In 1776 John Adams wrote to his wife: “The second day of July 1776 will be the most memorable epoch in the history of America. I am apt to believe that it will be celebrated by succeeding generations as the great anniversary festival…It ought to be solemnized with pomp and parade, with shows, games, sports, guns, bells, bonfires, and illuminations from one end of this continent to the other.” As we know, Adams was a couple of days off in his prediction that American independence would be celebrated on July 2nd. He did have reason to believe his prediction would come true, however. On July 2, 1776, the members of the Continental Congress first voted to declare independence from Britain.
Their decision was based on the Declaration of Independence written by Thomas Jefferson. Unfortunately for Jefferson, the next two days were spent listening to Congress’ objections to certain aspects of the Declaration. Like a writer being criticized by a room full of editors, Jefferson sulked but said little as Congress chipped away at his writing. Among the passages it eliminated was one on the evils of the slave trade and another on the crimes the British people in general had committed against Americans. The most famous passage of all, however, remained untouched except for the substitution of one word:
“We hold these truths to be self-evident, that all men are created equal, that they are endowed by their Creator with certain unalienable rights, that among these are life, liberty, and the pursuit of happiness.”

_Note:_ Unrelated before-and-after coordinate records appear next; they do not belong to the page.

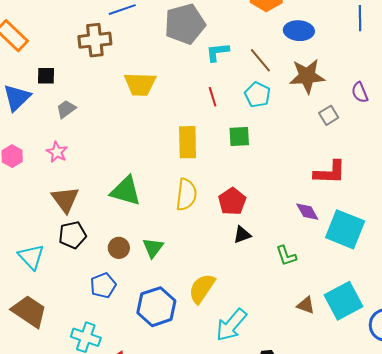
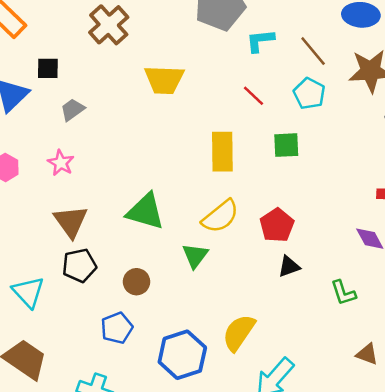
brown cross: (95, 40) -> (109, 25), turned -36
red line: (213, 97) -> (254, 96), turned -30
yellow semicircle: (186, 195) -> (220, 216), turned 44
green triangle: (153, 248) -> (195, 256), moved

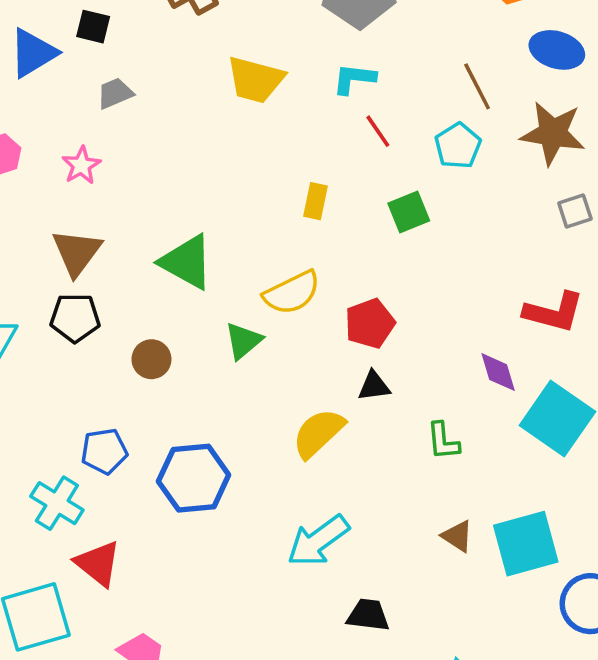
cyan L-shape: (260, 41) -> (354, 79), moved
green square: (286, 145) -> (409, 212), turned -32
yellow rectangle: (222, 152) -> (315, 201), size x0.6
blue pentagon: (117, 328) -> (104, 451), moved
yellow semicircle: (239, 333) -> (318, 433), moved

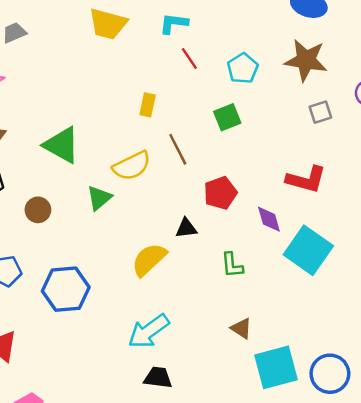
brown line: (477, 86) -> (178, 149), moved
green square: (409, 212) -> (227, 117), moved
red pentagon: (370, 323) -> (220, 193), moved
cyan square: (526, 544) -> (276, 367), moved
black trapezoid: (368, 615) -> (158, 378), moved

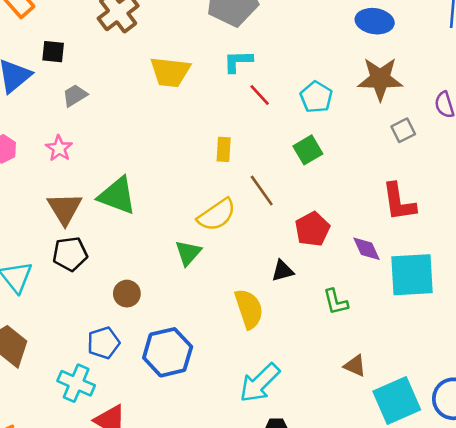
green triangle: (62, 145) -> (117, 196), moved
red L-shape: (306, 179) -> (399, 202), turned 75
brown circle: (38, 210) -> (127, 294), moved
cyan square: (308, 250) -> (412, 275), turned -30
yellow semicircle: (149, 260) -> (249, 309), turned 123

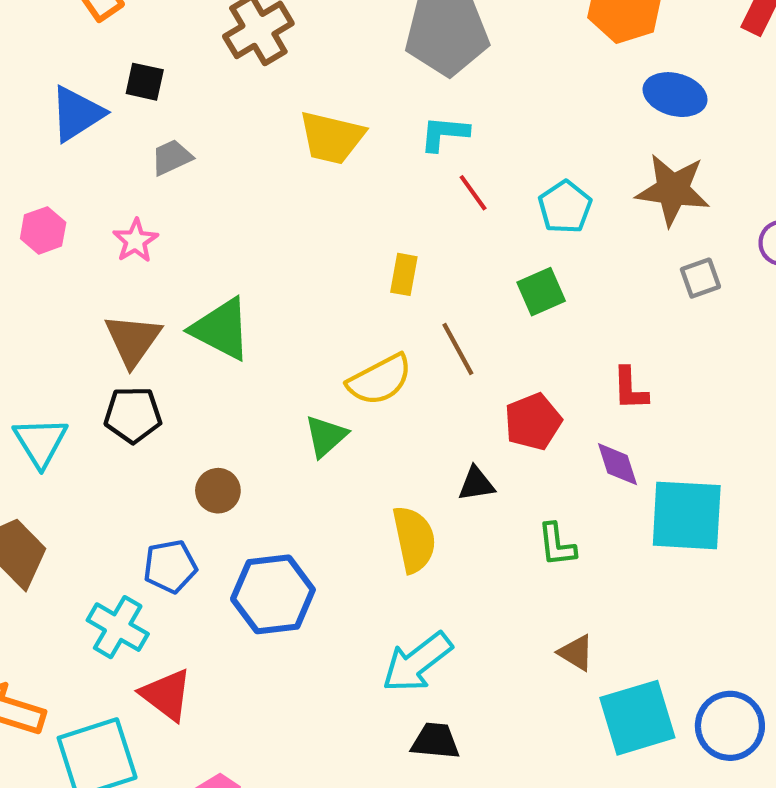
red L-shape: (399, 202) -> (630, 389), moved, size x0.7

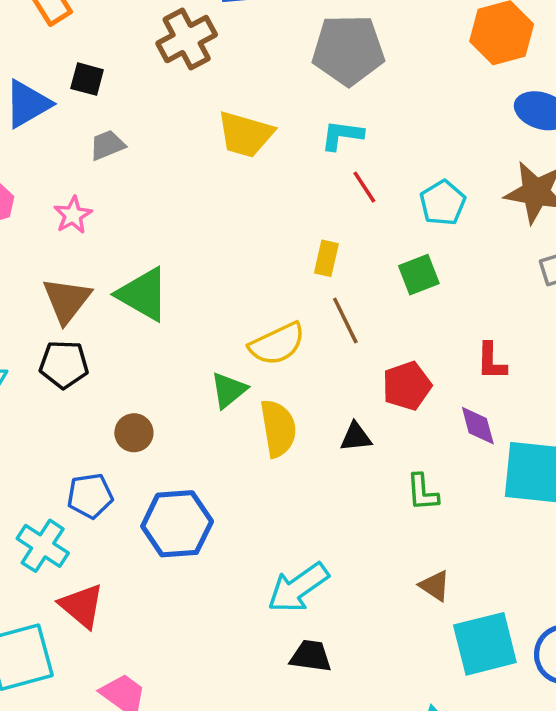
yellow rectangle: (404, 274) -> (326, 258), moved
yellow semicircle: (414, 539) -> (278, 428), moved

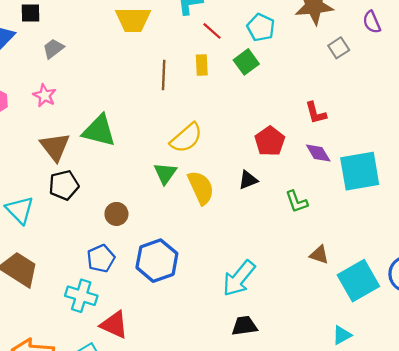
yellow rectangle: (326, 258) -> (202, 65), moved
green square: (419, 275) -> (246, 62), moved
brown line: (345, 320) -> (164, 75), moved, turned 44
black trapezoid: (311, 656) -> (244, 326), moved

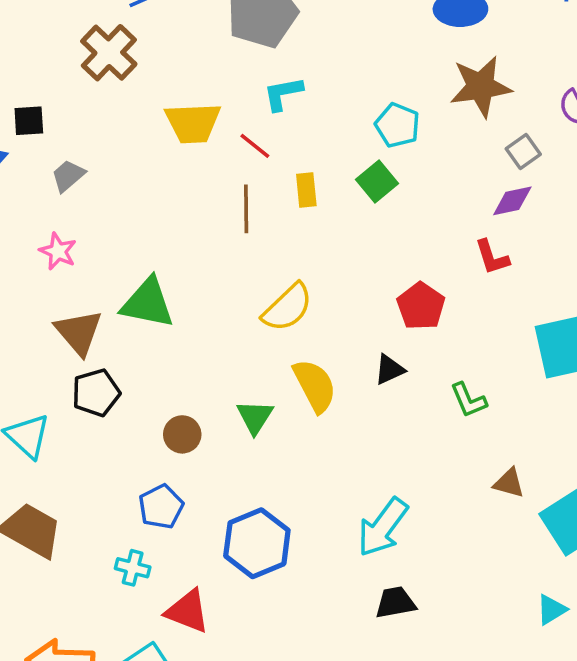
red line: (212, 31) -> (255, 146), moved
purple diamond: (318, 153) -> (512, 201), moved, turned -68
green triangle: (165, 173) -> (255, 417), moved
blue hexagon: (157, 261) -> (257, 543), moved
cyan cross: (81, 296) -> (133, 568), size x0.7

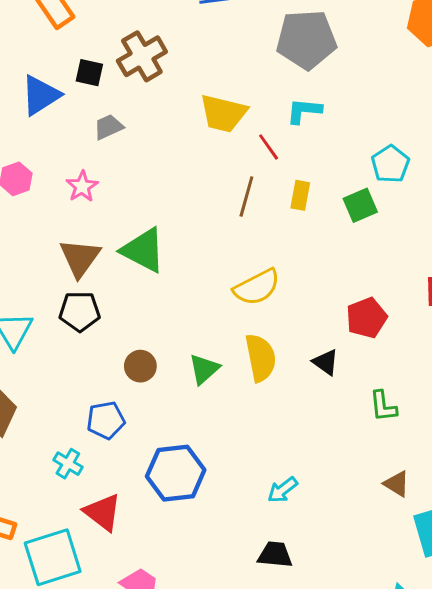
brown cross: (109, 53) -> (142, 56), moved
black triangle: (389, 369) -> (326, 362), turned 44
cyan arrow: (383, 527) -> (283, 490), size x0.6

On July 4, 1776, Congress approved their revised version of the Declaration. No one in Congress at the time seemed to particularly note the occasion; Adams left no record of his thoughts on that date and Jefferson only wrote that he went shopping. The next day, however, broadside editions of the Declaration were available to the public and on July 6, the Pennsylvania Evening Post printed the full text on its front page. That first year that the Declaration came out American patriots celebrated on July 8th because that is when most heard the news of the break from Britain. Since then, however, Americans have celebrated the day the revised Declaration was passed, with all the pomp and parade that Adams had hoped.